[Opening INFORMATION section]

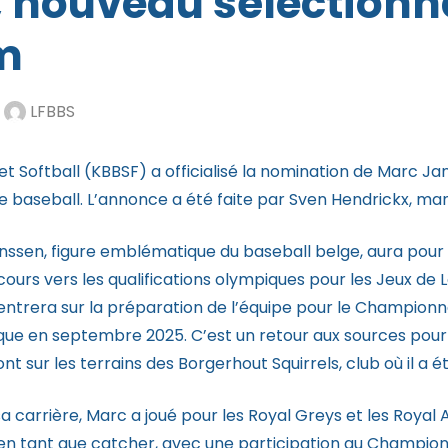
 nouveau sélectionn
m
r
LFBBS
et Softball (KBBSF) a officialisé la nomination de Marc 
e baseball. L’annonce a été faite par Sven Hendrickx, ma
ssen, figure emblématique du baseball belge, aura pour 
cours vers les qualifications olympiques pour les Jeux de L
ntrera sur la préparation de l’équipe pour le Championna
que en septembre 2025. C’est un retour aux sources pou
ont sur les terrains des Borgerhout Squirrels, club où il a é
a carrière, Marc a joué pour les Royal Greys et les Royal
en tant que catcher, avec une participation au Champion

[Closing INFORMATION section]

▶ [REQUIRED WORK] Go through the records and pull out each line that includes the word "baseball".

▶ [OUTPUT FOR THIS TASK]
e baseball. L’annonce a été faite par Sven Hendrickx, ma
ssen, figure emblématique du baseball belge, aura pour 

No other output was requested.